▸ **PROBLEM**: Each line below with the string "transporte" should be copied.

▸ **INFORMATION SHOWN**:
______

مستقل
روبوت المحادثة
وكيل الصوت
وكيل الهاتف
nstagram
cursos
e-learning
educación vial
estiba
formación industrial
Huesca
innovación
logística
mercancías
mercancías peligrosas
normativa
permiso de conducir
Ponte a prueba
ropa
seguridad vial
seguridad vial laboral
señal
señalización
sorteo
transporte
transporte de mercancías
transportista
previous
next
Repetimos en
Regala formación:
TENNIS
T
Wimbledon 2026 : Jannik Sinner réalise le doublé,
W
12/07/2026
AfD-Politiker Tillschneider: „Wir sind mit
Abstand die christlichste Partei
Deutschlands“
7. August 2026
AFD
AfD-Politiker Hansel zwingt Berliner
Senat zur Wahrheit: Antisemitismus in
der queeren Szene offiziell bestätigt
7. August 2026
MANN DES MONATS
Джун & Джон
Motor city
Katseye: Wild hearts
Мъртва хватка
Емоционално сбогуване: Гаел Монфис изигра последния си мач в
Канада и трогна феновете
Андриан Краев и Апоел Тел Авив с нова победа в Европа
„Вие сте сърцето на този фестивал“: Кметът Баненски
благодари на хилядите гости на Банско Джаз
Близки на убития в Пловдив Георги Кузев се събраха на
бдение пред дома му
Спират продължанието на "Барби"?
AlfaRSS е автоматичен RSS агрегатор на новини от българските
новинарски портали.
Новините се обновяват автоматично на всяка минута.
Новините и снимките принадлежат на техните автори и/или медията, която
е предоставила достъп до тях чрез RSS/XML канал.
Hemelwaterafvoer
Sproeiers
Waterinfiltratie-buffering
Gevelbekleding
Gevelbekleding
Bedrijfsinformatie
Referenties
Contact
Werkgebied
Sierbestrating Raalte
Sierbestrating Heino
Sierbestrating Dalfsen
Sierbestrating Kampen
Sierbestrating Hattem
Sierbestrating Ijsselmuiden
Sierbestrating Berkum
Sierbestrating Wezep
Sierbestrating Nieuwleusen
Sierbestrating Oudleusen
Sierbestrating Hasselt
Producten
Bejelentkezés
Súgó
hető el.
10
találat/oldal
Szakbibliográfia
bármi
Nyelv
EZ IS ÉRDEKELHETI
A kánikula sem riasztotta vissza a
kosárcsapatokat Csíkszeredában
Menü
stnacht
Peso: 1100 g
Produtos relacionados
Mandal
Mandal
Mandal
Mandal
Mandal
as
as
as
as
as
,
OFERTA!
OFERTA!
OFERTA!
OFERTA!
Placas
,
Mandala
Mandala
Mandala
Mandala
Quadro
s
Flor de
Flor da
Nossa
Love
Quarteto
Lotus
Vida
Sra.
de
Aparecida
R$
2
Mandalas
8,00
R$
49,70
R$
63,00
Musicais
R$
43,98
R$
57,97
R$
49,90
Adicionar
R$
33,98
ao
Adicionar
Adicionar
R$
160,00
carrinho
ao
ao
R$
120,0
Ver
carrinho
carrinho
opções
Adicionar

______

▸ **FINISHED EXERCISE**:
transporte
transporte de mercancías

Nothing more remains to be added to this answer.